Every record is to be copied unchanged, except that its pictures are removed.
*** Input material ***
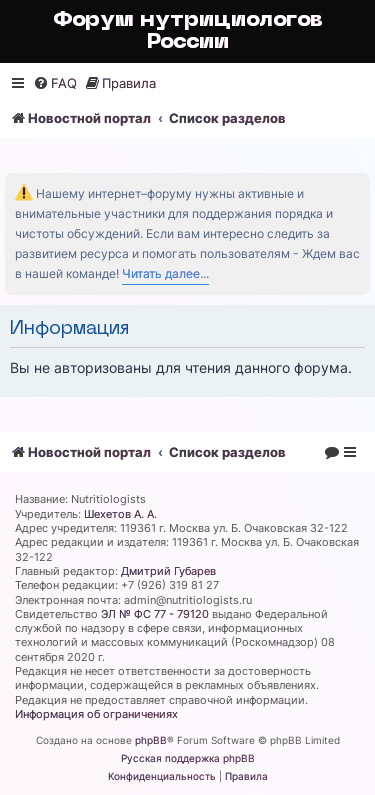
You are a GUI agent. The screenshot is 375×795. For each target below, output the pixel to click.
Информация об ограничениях (96, 714)
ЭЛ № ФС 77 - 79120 (155, 614)
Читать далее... (165, 273)
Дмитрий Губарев (168, 571)
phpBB (151, 740)
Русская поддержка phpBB (188, 758)
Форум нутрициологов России (188, 31)
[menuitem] (55, 83)
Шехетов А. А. (120, 514)
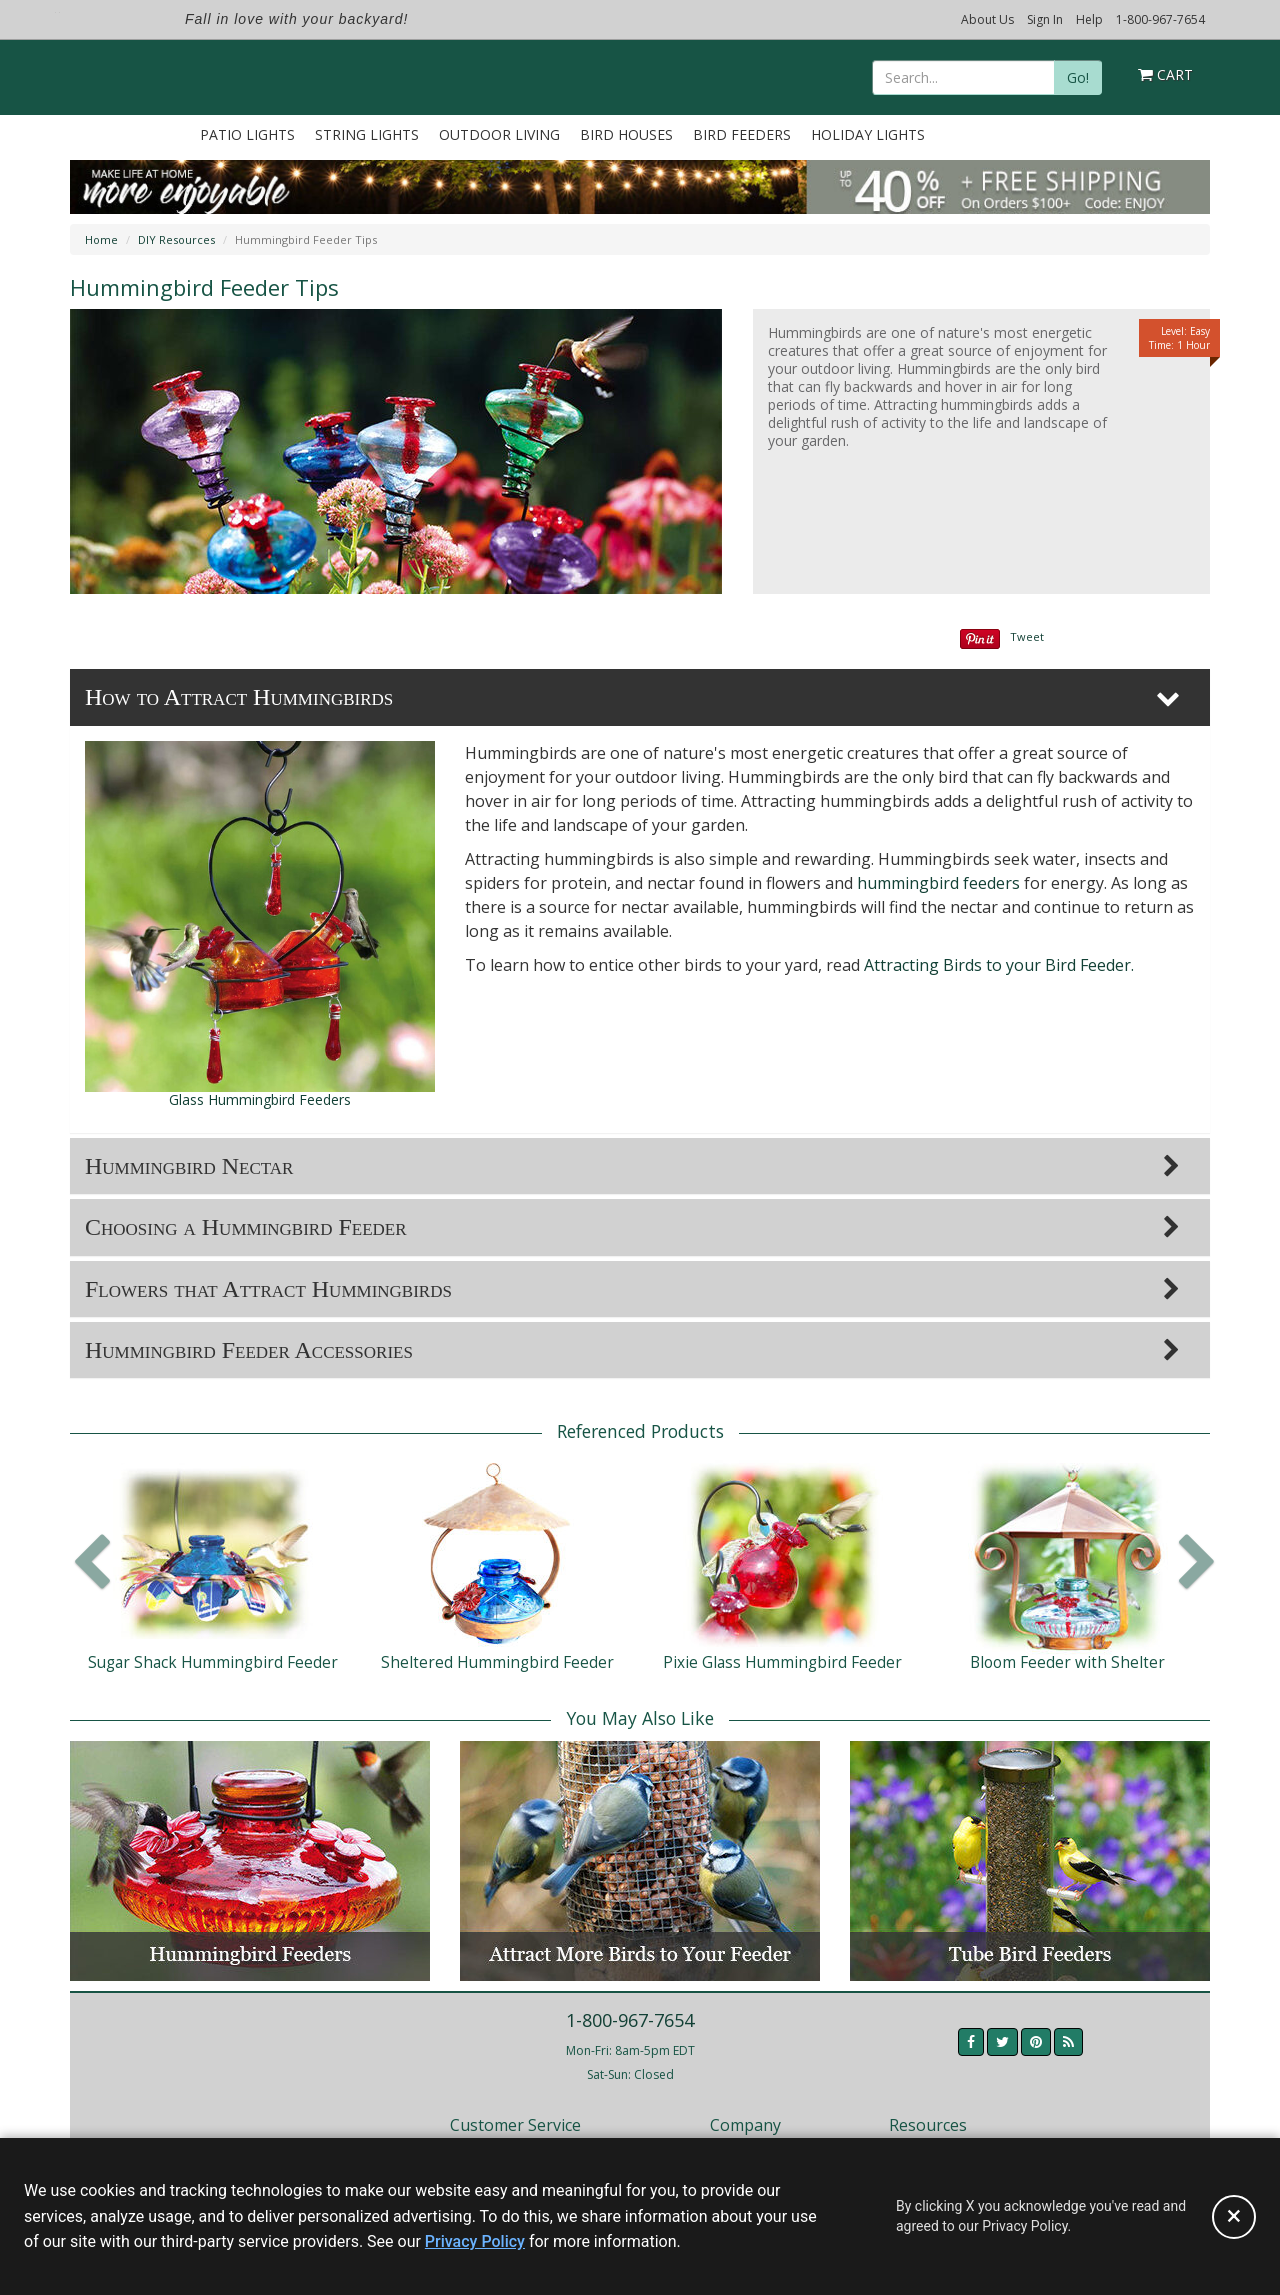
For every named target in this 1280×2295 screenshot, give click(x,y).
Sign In (1045, 19)
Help (1089, 19)
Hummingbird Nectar (189, 1166)
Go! (1078, 77)
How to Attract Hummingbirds (239, 697)
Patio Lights (247, 134)
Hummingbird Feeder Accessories (249, 1350)
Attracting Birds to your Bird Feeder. (999, 965)
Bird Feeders (742, 134)
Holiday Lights (868, 134)
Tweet (1027, 636)
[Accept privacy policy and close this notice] (1234, 2217)
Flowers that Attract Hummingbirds (268, 1289)
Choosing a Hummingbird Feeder (246, 1227)
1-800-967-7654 (1160, 19)
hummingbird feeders (938, 883)
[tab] (640, 697)
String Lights (367, 134)
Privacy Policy (475, 2241)
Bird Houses (626, 134)
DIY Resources (176, 239)
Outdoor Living (499, 134)
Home (101, 239)
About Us (987, 19)
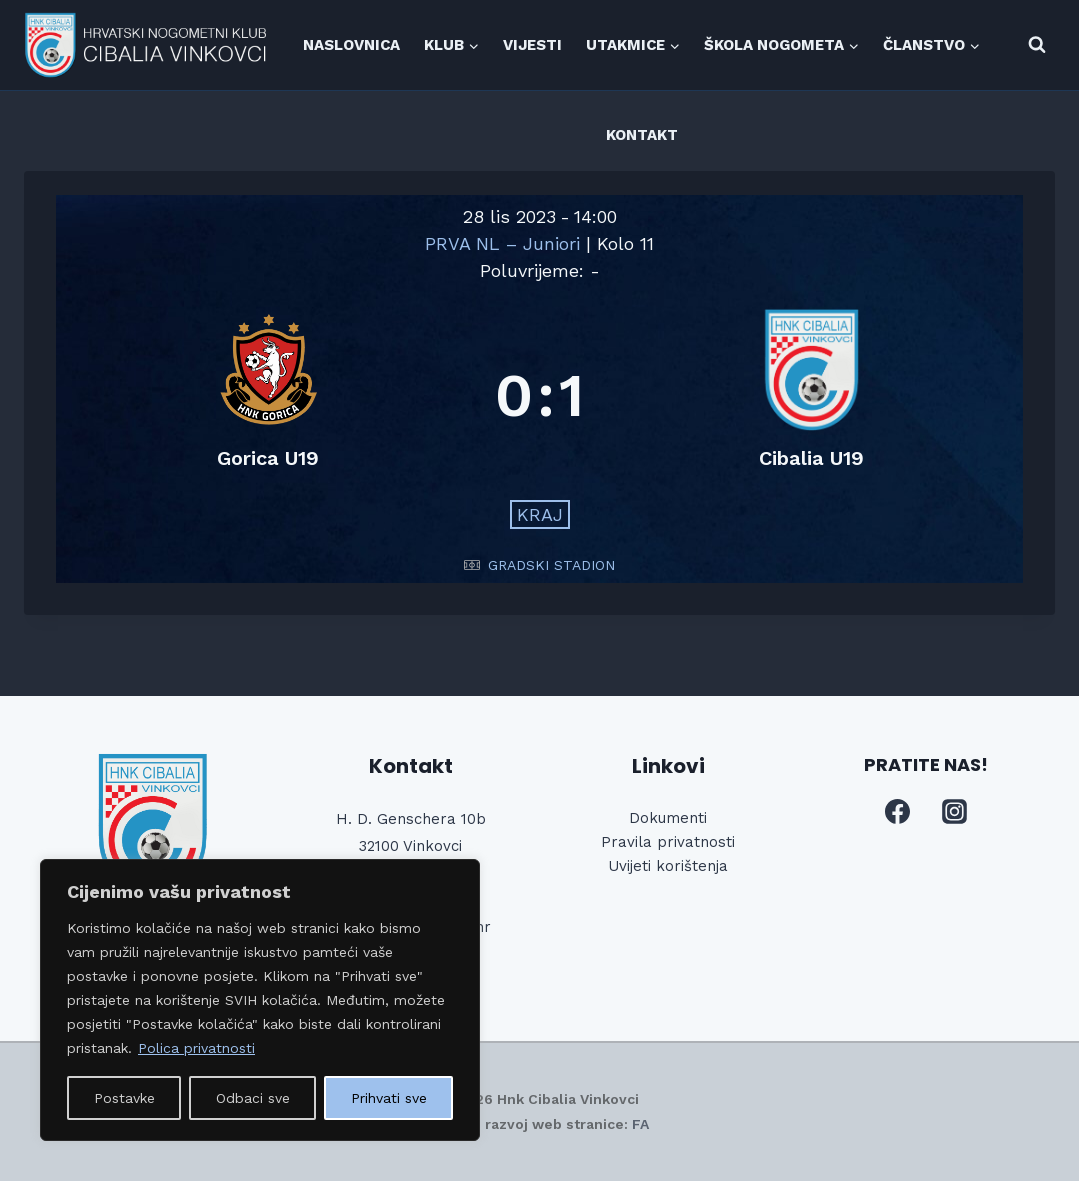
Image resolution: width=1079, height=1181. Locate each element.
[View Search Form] (1037, 45)
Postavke (124, 1098)
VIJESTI (532, 45)
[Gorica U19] (267, 395)
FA (640, 1124)
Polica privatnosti (196, 1048)
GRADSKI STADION (551, 565)
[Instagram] (955, 812)
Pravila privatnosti (668, 842)
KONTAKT (642, 135)
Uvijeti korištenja (668, 866)
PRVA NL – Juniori (505, 243)
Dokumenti (668, 818)
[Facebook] (897, 812)
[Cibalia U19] (811, 395)
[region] (260, 1000)
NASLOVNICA (351, 45)
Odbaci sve (253, 1098)
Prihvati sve (389, 1098)
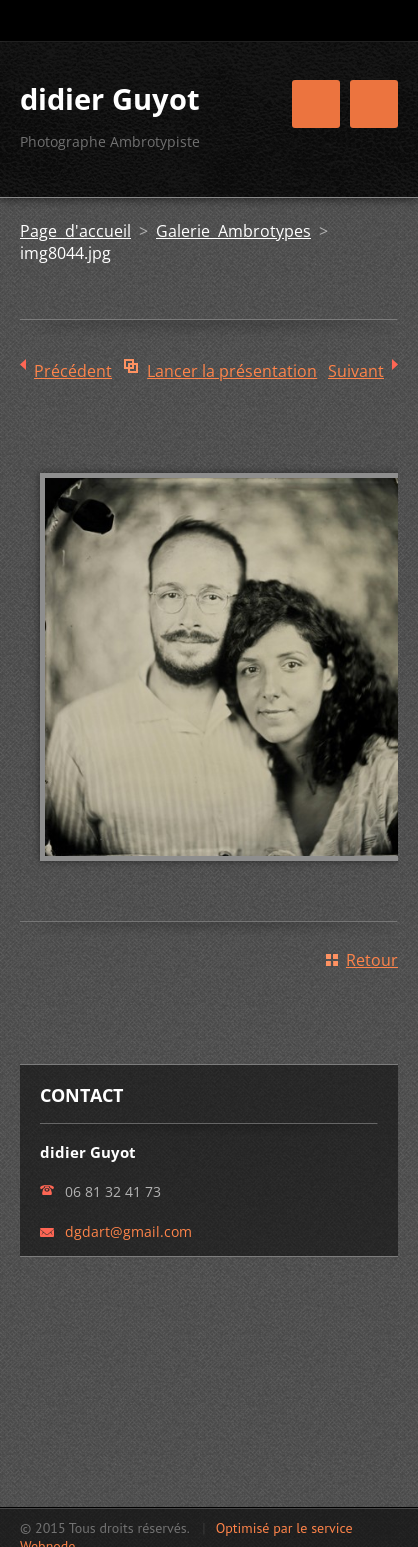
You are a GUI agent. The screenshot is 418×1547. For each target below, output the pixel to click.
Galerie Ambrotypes (233, 231)
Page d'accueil (75, 231)
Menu (374, 104)
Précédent (73, 371)
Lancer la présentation (232, 371)
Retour (372, 960)
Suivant (356, 371)
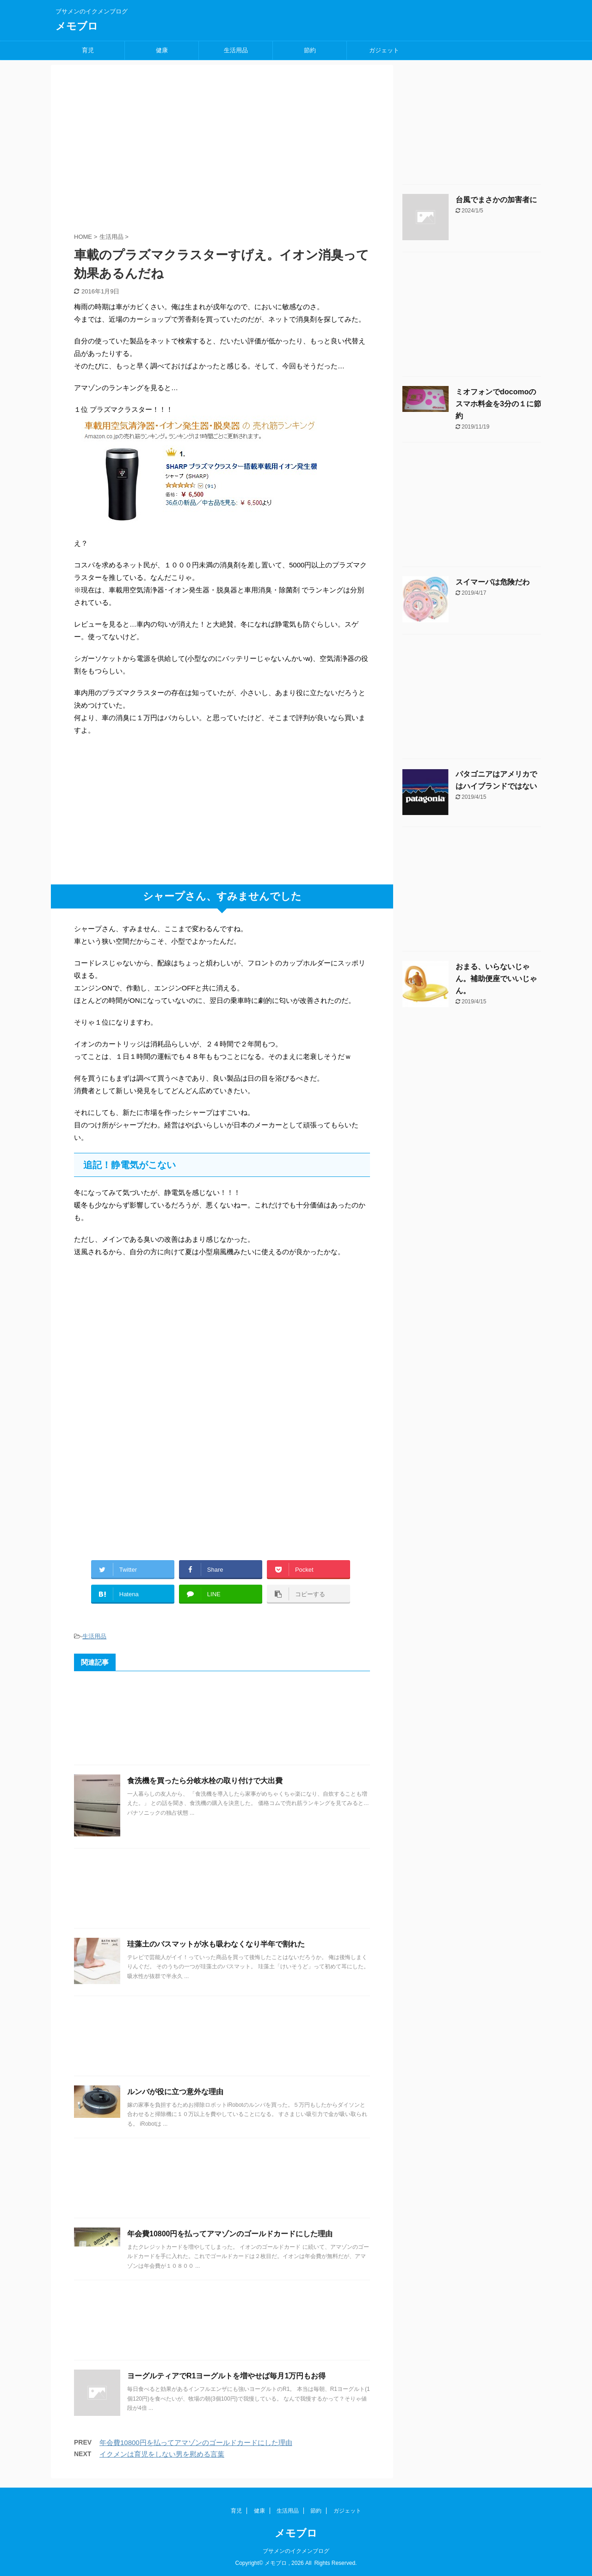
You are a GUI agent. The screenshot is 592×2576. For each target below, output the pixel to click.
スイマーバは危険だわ (493, 582)
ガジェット (384, 50)
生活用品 (236, 50)
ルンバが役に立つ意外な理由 (175, 2092)
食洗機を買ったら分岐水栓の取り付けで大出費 (205, 1781)
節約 (310, 50)
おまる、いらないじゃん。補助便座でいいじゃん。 (496, 979)
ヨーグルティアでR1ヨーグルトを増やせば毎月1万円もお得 (226, 2376)
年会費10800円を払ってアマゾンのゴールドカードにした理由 (230, 2234)
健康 (162, 50)
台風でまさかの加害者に (496, 200)
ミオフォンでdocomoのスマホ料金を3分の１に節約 (498, 404)
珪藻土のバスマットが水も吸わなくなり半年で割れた (216, 1944)
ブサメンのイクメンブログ (296, 2551)
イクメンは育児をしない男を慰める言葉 (161, 2454)
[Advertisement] (143, 161)
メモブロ (77, 26)
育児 (88, 50)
***
● Answer to this problem:
You are a GUI agent. The screenshot is 375×795. For each target below, output the pixel to click.
Информация об ограничениях (96, 714)
ЭЛ № ФС 77 - 79120 (155, 614)
Читать далее... (165, 273)
Дмитрий Губарев (168, 571)
phpBB (151, 740)
Русская поддержка phpBB (188, 758)
Форум нутрициологов России (188, 31)
[menuitem] (55, 83)
Шехетов А. А. (120, 514)
For every named target in this 1280×2295 screenshot, give click(x,y).
Sign In (1045, 19)
Help (1089, 19)
Hummingbird Nectar (189, 1166)
Go! (1078, 77)
How to Attract Hummingbirds (239, 697)
Patio Lights (247, 134)
Hummingbird Feeder Accessories (249, 1350)
Attracting Birds to your Bird Feeder. (999, 965)
Bird Feeders (742, 134)
Holiday Lights (868, 134)
Tweet (1027, 636)
[Accept privacy policy and close this notice] (1234, 2217)
Flowers that Attract Hummingbirds (268, 1289)
Choosing a Hummingbird Feeder (246, 1227)
1-800-967-7654 (1160, 19)
hummingbird feeders (938, 883)
[tab] (640, 697)
String Lights (367, 134)
Privacy Policy (475, 2241)
Bird Houses (626, 134)
DIY Resources (176, 239)
Outdoor Living (499, 134)
Home (101, 239)
About Us (987, 19)
Image resolution: width=1079, height=1181. Locate each element.
[View Search Form] (1037, 45)
Postavke (124, 1098)
VIJESTI (532, 45)
[Gorica U19] (267, 395)
FA (640, 1124)
Polica privatnosti (196, 1048)
GRADSKI STADION (551, 565)
[Instagram] (955, 812)
Pravila privatnosti (668, 842)
KONTAKT (642, 135)
Uvijeti korištenja (668, 866)
PRVA NL – Juniori (505, 243)
Dokumenti (668, 818)
[Facebook] (897, 812)
[Cibalia U19] (811, 395)
[region] (260, 1000)
NASLOVNICA (351, 45)
Odbaci sve (253, 1098)
Prihvati sve (389, 1098)
You are a GUI agent. The screenshot is 418×1547. For each target below, output the pixel to click.
Galerie Ambrotypes (233, 231)
Page d'accueil (75, 231)
Menu (374, 104)
Précédent (73, 371)
Lancer la présentation (232, 371)
Retour (372, 960)
Suivant (356, 371)
You are a GUI agent. The screenshot is 592×2576. For each target below, output the pixel to click.
スイマーバは危険だわ (493, 582)
ガジェット (384, 50)
生活用品 (236, 50)
ルンバが役に立つ意外な理由 (175, 2092)
食洗機を買ったら分岐水栓の取り付けで大出費 (205, 1781)
節約 (310, 50)
おまる、いらないじゃん。補助便座でいいじゃん。 (496, 979)
ヨーグルティアでR1ヨーグルトを増やせば毎月1万円もお得 (226, 2376)
年会費10800円を払ってアマゾンのゴールドカードにした理由 (230, 2234)
健康 (162, 50)
台風でまさかの加害者に (496, 200)
ミオフォンでdocomoのスマホ料金を3分の１に節約 (498, 404)
珪藻土のバスマットが水も吸わなくなり半年で割れた (216, 1944)
ブサメンのイクメンブログ (296, 2551)
イクメンは育児をしない男を慰める言葉 (161, 2454)
[Advertisement] (143, 161)
メモブロ (77, 26)
育児 (88, 50)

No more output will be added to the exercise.